_PROVIDED DATA_:
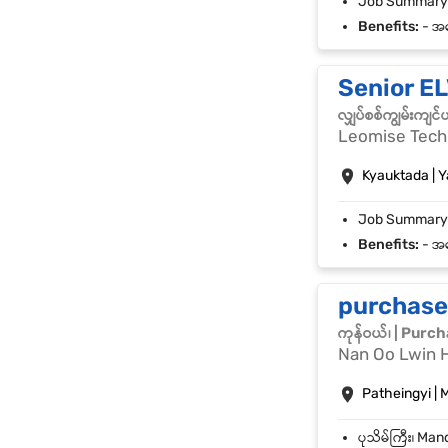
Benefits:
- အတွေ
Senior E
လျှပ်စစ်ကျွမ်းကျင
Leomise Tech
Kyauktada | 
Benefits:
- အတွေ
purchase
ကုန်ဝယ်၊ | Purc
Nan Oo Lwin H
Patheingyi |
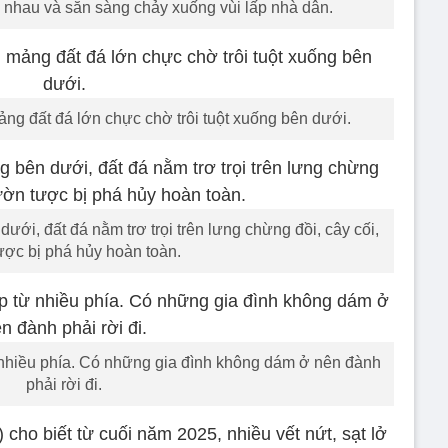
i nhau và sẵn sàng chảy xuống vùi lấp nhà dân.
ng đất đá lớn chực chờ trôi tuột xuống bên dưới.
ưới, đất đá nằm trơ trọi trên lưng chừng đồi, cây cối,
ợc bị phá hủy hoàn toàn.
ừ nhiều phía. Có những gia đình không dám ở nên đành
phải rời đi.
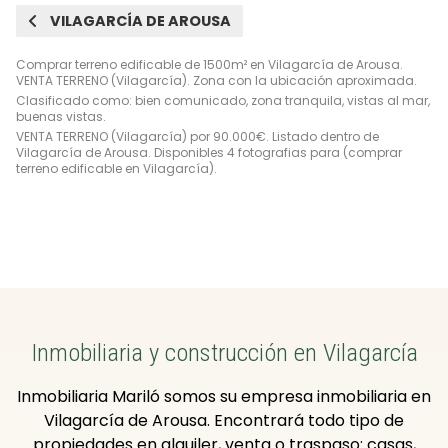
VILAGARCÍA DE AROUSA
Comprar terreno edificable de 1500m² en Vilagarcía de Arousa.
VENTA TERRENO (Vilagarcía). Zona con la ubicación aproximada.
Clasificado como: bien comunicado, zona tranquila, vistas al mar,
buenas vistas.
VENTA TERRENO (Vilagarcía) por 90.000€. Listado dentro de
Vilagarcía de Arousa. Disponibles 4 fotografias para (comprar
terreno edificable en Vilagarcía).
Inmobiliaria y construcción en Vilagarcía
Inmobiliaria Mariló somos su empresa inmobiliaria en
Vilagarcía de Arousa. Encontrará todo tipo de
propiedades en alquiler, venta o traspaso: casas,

---

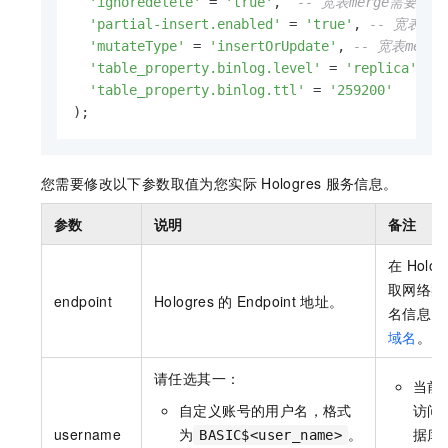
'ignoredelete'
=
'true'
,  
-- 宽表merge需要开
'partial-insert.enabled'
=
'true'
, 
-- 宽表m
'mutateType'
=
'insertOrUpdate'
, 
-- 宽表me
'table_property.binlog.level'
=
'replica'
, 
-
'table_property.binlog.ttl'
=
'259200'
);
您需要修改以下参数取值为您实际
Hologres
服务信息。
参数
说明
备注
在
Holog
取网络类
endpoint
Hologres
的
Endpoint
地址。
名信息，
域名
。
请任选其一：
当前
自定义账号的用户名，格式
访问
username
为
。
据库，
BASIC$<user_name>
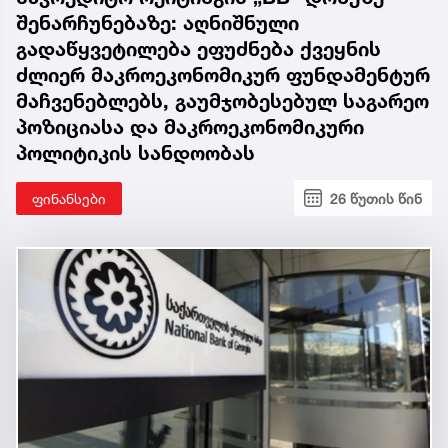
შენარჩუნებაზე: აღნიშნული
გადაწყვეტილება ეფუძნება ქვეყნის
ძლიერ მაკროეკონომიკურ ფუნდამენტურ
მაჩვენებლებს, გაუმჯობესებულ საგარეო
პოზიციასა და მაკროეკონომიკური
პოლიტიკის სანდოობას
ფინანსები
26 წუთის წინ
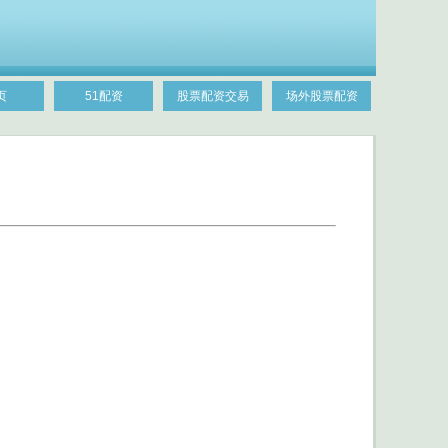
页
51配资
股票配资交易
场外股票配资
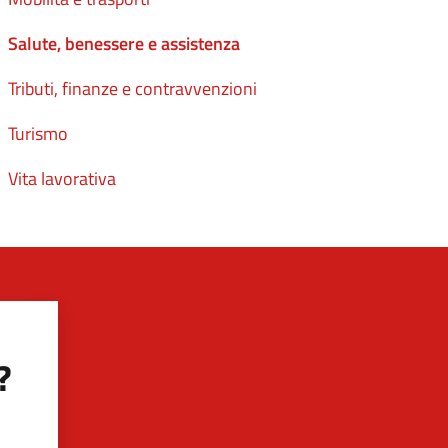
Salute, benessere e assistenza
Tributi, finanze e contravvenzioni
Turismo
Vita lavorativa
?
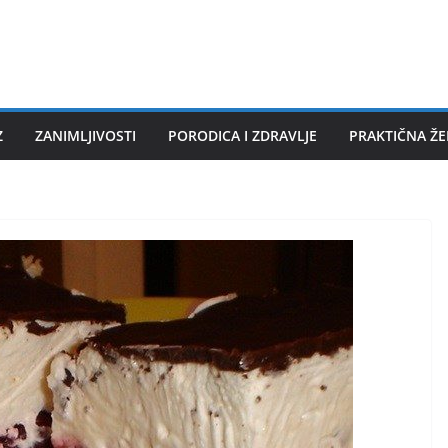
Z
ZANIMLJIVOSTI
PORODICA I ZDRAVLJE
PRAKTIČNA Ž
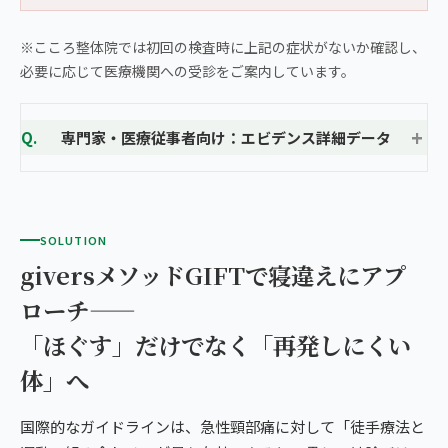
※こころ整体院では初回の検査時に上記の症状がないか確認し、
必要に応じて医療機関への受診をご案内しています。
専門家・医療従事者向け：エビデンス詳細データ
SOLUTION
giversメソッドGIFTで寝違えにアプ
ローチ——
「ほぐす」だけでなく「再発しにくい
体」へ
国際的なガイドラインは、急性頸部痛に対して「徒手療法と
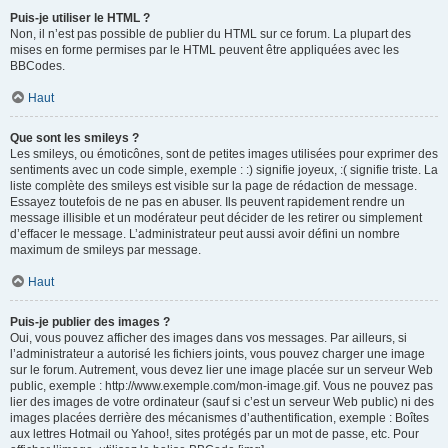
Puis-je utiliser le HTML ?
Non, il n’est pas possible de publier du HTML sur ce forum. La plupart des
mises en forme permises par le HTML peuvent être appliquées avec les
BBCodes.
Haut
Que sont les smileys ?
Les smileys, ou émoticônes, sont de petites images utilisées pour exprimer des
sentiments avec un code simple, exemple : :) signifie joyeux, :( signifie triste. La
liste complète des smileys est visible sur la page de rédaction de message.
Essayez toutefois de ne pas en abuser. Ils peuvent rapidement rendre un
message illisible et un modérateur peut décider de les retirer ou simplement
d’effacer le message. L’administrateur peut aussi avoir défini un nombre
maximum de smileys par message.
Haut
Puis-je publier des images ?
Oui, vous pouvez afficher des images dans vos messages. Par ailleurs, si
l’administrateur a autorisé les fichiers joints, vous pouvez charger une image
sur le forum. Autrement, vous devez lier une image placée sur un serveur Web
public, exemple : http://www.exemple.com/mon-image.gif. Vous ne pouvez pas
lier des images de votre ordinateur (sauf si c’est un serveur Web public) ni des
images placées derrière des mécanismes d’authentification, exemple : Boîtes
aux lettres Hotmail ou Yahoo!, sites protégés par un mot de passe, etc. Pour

_DIRECTIONS FOR THIS TASK_:
Spot the lines above that mention "peut" and copy them.

_OUTPUT OF THE EXERCISE_:
message illisible et un modérateur peut décider de les retirer ou simplement
d’effacer le message. L’administrateur peut aussi avoir défini un nombre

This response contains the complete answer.